There are several ways to dissolve a partnership under the PA 1890. When partners all decide that the partnership should come to an end, irrespective of what is written in their partnership agreement, the PA 1890 states that they can all agree to dissolve the partnership and a dissolution agreement can be put in place.

Usually all of the partners are required to agree unless the partnership agreement states otherwise and allows that a certain majority of partners have the right to dissolve the partnership. It is better for the partners to all agree in writing that the partnership is ending but there has been case law to suggest that in some circumstances conduct (such as arguing between the partners, the final accounts being created or the creation of new partnerships by the partners) may be enough for a court to conclude that a partnership has ended. If the partnership has been established for a fixed term then the dissolution agreement can also dissolve the partnership before the end of the term.

In summary, if the partnership agreement does not specify the details of dissolution of the partnership then a dissolution agreement can be put in place and signed by all (or if allowed, a majority) of the partners. It should state that it has been agreed to terminate the partnership and set out how the division of assets and responsibilities in respect of the business and the ending of the partnership will be allocated between the partners.

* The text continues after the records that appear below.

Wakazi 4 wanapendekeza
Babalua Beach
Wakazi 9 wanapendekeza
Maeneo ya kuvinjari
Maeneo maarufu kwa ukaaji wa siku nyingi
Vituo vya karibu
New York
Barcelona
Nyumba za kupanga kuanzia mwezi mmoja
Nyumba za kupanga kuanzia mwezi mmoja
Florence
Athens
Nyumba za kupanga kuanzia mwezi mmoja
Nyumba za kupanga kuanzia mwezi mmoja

Key terms can include what happens to liability for any debts of the partnership, what happens to the business name, clients and unfinished projects, how intellectual property, real estate and other assets should be divided, who prepares the final tax payments and accounts, and what happens to any records or documentation of the partnership. The partners may also want to think about how insurance arrangements and compliance with industry bodies or other regulatory authorities are dealt with following dissolution of the partnership.

How to leave a business partnership

If a business partnership is governed by a partnership agreement, the terms of the agreement should govern how and when a partner can leave the partnership. The partners may have agreed to a ‘lock in’ period in which partners may not be allowed to leave the partnership (usually this is while the business is becoming established to ensure continuity and secure a status quo for the business).

Under the PA 1890, unless the partners have agreed otherwise, a partnership established for an undefined term can be dissolved by any partner giving notice to the other partners of their intention to dissolve the partnership. Notice that a partner wants to leave has to be given to all of the partners in the partnership and it is best practice to give such notice in writing. The effect of a partner leaving in this manner (unless the partnership agreement says otherwise) is that the partnership will be dissolved from the date stated in the notice. As stated above, it is usual for a partnership agreement to exclude this right due to the business uncertainty it could cause.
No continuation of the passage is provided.